External validation of an artificial intelligence tool for fracture detection in children with osteogenesis imperfecta: a multireader study.
Authors
Affiliations (9)
Affiliations (9)
- University College London, Gower Street, London, UK. [email protected].
- Department of Paediatric Radiology, Evelina London Children's Hospital, Guy's and St Thomas NHS Foundation Trust, London, United Kingdom.
- Department of Clinical Radiology, University Hospital Coventry and Warwickshire, Coventry, UK.
- Department of Paediatric Radiology, Alder Hey Children's NHS Foundation Trust Hospital, Liverpool, UK.
- Victoria Hospital, NHS Fife, Kirkcaldy, UK.
- Guy's and St Thomas' NHS Foundation Trust, London, UK.
- Great Ormond Street Hospital for Children, London, UK.
- UCL Great Ormond Street Institute of Child Health, University College London, London, UK.

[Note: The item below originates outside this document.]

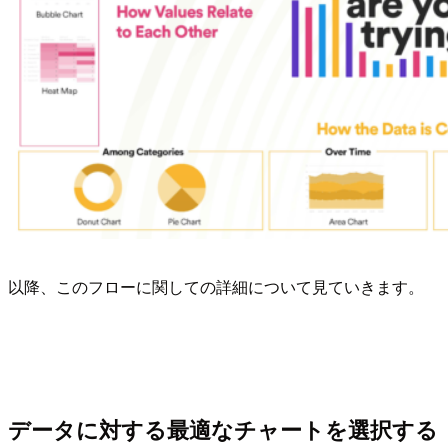
以降、このフローに関しての詳細について見ていきます。
データに対する最適なチャートを選択する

- Great Ormond Street Hospital NIHR Biomedical Research Centre, London, UK.
Abstract
To determine the performance of a commercially available AI tool for fracture detection when used in children with osteogenesis imperfecta (OI). All appendicular and pelvic radiographs from an OI clinic at a single centre from 48 patients were included. Seven radiologists evaluated anonymised images in two rounds, first without, then with AI assistance. Differences in diagnostic accuracy between the rounds were analysed. 48 patients (mean 12 years) provided 336 images, containing 206 fractures established by consensus opinion of two radiologists. AI produced a per-examination accuracy of 74.8% [95% CI: 65.4%, 82.7%], compared to average radiologist performance at 83.4% [95% CI: 75.2%, 89.8%]. Radiologists using AI assistance improved average radiologist accuracy per examination to 90.7% [95% CI: 83.5%, 95.4%]. AI gave more false negatives than radiologists, with 80 missed fractures versus 41, respectively. Radiologists were more likely (74.6%) to alter their original decision to agree with AI at the per-image level, 82.8% of which led to a correct result, 64.0% of which were changing from a false positive to a true negative. Despite inferior standalone performance, AI assistance can still improve radiologist fracture detection in a rare disease paediatric population. Radiologists using AI typically led to more accurate diagnostic outcomes through reduced false positives. Future studies focusing on the real-world application of AI tools in a larger population of children with bone fragility disorders will help better evaluate whether these improvements in accuracy translate into improved patient outcomes. Question How well does a commercially available artificial intelligence (AI) tool identify fractures, on appendicular radiographs of children with osteogenesis imperfecta (OI), and can it also improve radiologists' identification of fractures in this population? Findings Specialist human radiologists outperformed the AI fracture detection tool when acting alone; however, their diagnostic performance overall improved with AI assistance. Clinical relevance AI assistance improves specialist radiologist fracture detection in children with osteogenesis imperfecta, even with AI performance alone inferior to the radiologists acting alone. The reason for this was due to the AI moderating the number of false positives generated by the radiologists.